Daha önce yaşadığımız sallantılardan farklı olarak, bulunduğunuz zeminden güçlü darbeler geldiğini hissedeceksiniz;
ayağınız yerden kesilecek ve havaya fırlayacağız; sonra düşüp,
zeminde diz-dirsek pozisyonunda kalacağız.
Gece uykuda yakalanırsak,
yataktan yere düşerek uyanacağız.
İçinde bulunduğunuz binayı dışarıdan göremeyeceğiniz için ne kadar eğildiğini tasavvur bile edemezsiniz;
ancak, bulunduğunuz zeminde ayakta duramazsınız.
4. ya da 5. katlarda bile
bu salınım hareketleri birkaç metreyi bulabiliyor.
Birbirine çok yakın konumda bulunan binalar rastlantısal olarak birbirlerinden farklı yönlerde eğilip büküldüklerinde
birbirlerine çarpıyorlar.
Sarsıntı
yarım dakika ile bir buçuk dakika kadar sürecektir.
Kocaeli’de bunu
1 dakikaya kadar kesintisiz bir süre yaşadık.
Bu süre insana saatler gibi geliyor.
Deprem bitene kadar
önceden belirlediğiniz
ve bir kenarını dayanıklı ev eşyalarının oluşturacağı yaşam üçgenlerinde,
zeminde kıvrılarak sabırla bekleyin.
Asla amaçsız bir şekilde sağa sola koşturmayın;
zaten ayakta duramayacaksınız.
Halıfleks gibi kaymayan zeminlerde bile
yerde kaydığınızı farkedeceksiniz;
biryerlere tutunarak camlara ve binanın dışına doğru kaymamaya gayret etmek önemli.
Kesinlikle
balkonda,
bina çıkıntılarında ve
merdivenlerde durmayın;
öncelikle bunlar yıkılıyor.
Deprem geçtikten sonra
binayı tahliye ederken,
karanlık olduğundan
attığınız adımlara dikkat edin;
merdivenler yerlerinde olmayabiliyor.
Tüm eşyalar yer değiştirdiğinden
evin iç anatomisi artık bildiğiniz gibi değil;
daireyi boşaltırken
nereye bastığınızı karanlıkta hissetmeye çalışın.
Ben, daireyi boşaltırken
yıkılan gardrobun arka levhasına basarak
ayağımı yaralamıştım.
Banyo ve mutfaklardaki
duvar fayansları ile
yerdeki seramikler
kırılıp parçaları etrafa kurşun gibi fırlayabiliyor;
özellikle birbirine yakın dizilmiş seramik cephelerde bu durum sıklıkla oluşuyor.

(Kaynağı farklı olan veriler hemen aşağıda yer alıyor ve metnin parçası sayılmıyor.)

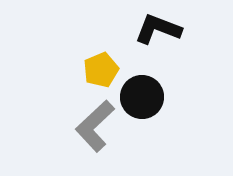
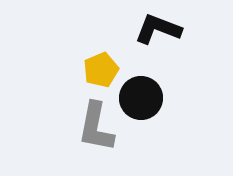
black circle: moved 1 px left, 1 px down
gray L-shape: moved 1 px right, 1 px down; rotated 36 degrees counterclockwise
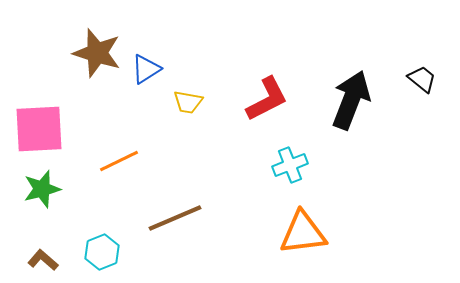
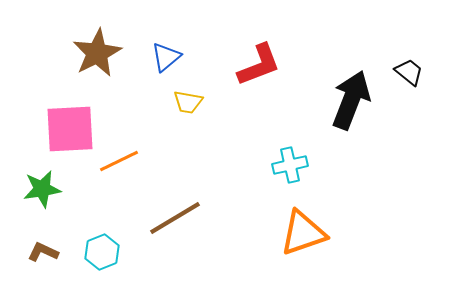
brown star: rotated 27 degrees clockwise
blue triangle: moved 20 px right, 12 px up; rotated 8 degrees counterclockwise
black trapezoid: moved 13 px left, 7 px up
red L-shape: moved 8 px left, 34 px up; rotated 6 degrees clockwise
pink square: moved 31 px right
cyan cross: rotated 8 degrees clockwise
green star: rotated 6 degrees clockwise
brown line: rotated 8 degrees counterclockwise
orange triangle: rotated 12 degrees counterclockwise
brown L-shape: moved 8 px up; rotated 16 degrees counterclockwise
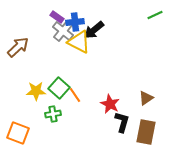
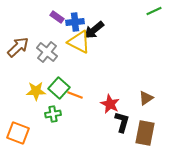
green line: moved 1 px left, 4 px up
gray cross: moved 16 px left, 21 px down
orange line: rotated 35 degrees counterclockwise
brown rectangle: moved 1 px left, 1 px down
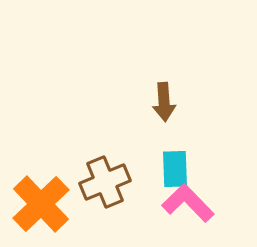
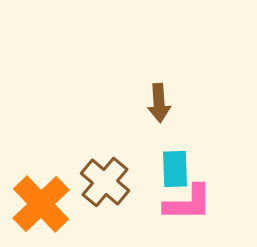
brown arrow: moved 5 px left, 1 px down
brown cross: rotated 27 degrees counterclockwise
pink L-shape: rotated 134 degrees clockwise
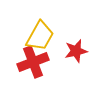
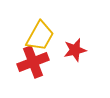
red star: moved 1 px left, 1 px up
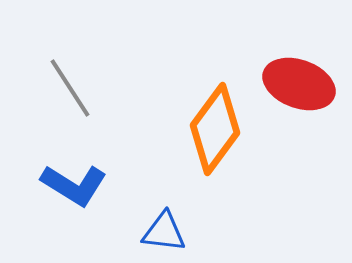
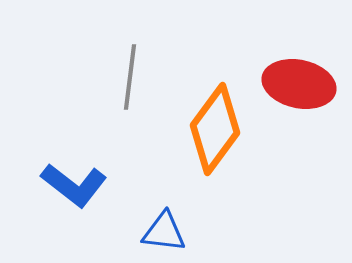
red ellipse: rotated 8 degrees counterclockwise
gray line: moved 60 px right, 11 px up; rotated 40 degrees clockwise
blue L-shape: rotated 6 degrees clockwise
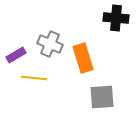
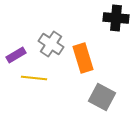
gray cross: moved 1 px right; rotated 10 degrees clockwise
gray square: rotated 32 degrees clockwise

Bazen dairenin iç ve dış kapıları,
çerçeveleri eğildiğinden açılmıyor.
Panik yapmadan sarsıntının bitmesini bekleyip, soğukkanlılıkla birkaç kez daha deneyin.
Yaşlılar ve çocuklar çıkamıyorlar;
onlara özellikle yardım edin.
Pencerelerden uzak durun;
çerçeveler eğilip büküldüğünden,
camlar patlayabiliyorlar.
Duvara monte boy aynaları da aynı şekilde.
Sallantı boyunca
yeraltından gelen
daha önce hiç duymadığınız kadar
ürkütücü bir ses duyacaksınız.
Birkaç saniye sonra bu sese,
yine hiç duymadığınız
kırılan beton sesleri, ve
eğer eviniz beton bloklar şeklinde
konstrükte edilmiş ise,
beton panellerin birbirinden ayrılma ve
tekrar birleşme sesleri eşlik edecek.
Evde, diz üstünde cam eşyalar bırakmayın.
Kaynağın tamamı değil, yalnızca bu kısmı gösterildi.